● **Task statement**:
Report every line below that holds the word "zones".

● **Exercise data**:
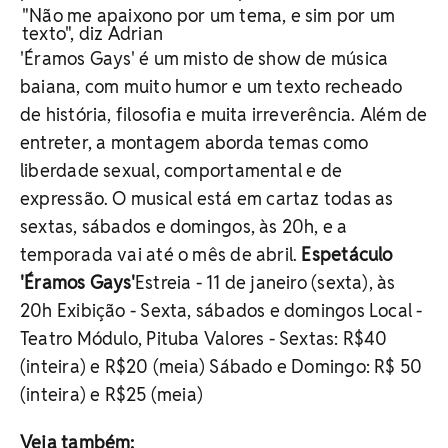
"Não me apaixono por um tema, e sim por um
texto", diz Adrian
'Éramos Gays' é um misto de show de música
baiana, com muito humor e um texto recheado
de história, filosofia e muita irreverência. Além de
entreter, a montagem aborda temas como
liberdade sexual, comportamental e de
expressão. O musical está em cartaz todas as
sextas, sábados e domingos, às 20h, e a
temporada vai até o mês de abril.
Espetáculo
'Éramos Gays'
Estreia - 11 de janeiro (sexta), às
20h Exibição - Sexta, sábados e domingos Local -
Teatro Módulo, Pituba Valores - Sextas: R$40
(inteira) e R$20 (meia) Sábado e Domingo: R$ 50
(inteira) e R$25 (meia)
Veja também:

==

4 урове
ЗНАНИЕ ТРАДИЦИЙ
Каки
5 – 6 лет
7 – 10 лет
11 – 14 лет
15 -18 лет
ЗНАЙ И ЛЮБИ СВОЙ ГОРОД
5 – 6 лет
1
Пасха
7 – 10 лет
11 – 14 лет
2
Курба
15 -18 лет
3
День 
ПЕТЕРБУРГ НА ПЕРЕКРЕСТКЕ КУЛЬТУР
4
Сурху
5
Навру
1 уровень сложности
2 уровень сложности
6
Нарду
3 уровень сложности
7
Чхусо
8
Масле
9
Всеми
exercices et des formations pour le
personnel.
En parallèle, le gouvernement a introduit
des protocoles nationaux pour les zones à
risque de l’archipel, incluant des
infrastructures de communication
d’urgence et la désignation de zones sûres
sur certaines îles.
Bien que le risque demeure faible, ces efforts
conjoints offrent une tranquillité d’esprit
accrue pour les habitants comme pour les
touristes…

● **Response below**:
des protocoles nationaux pour les zones à
d’urgence et la désignation de zones sûres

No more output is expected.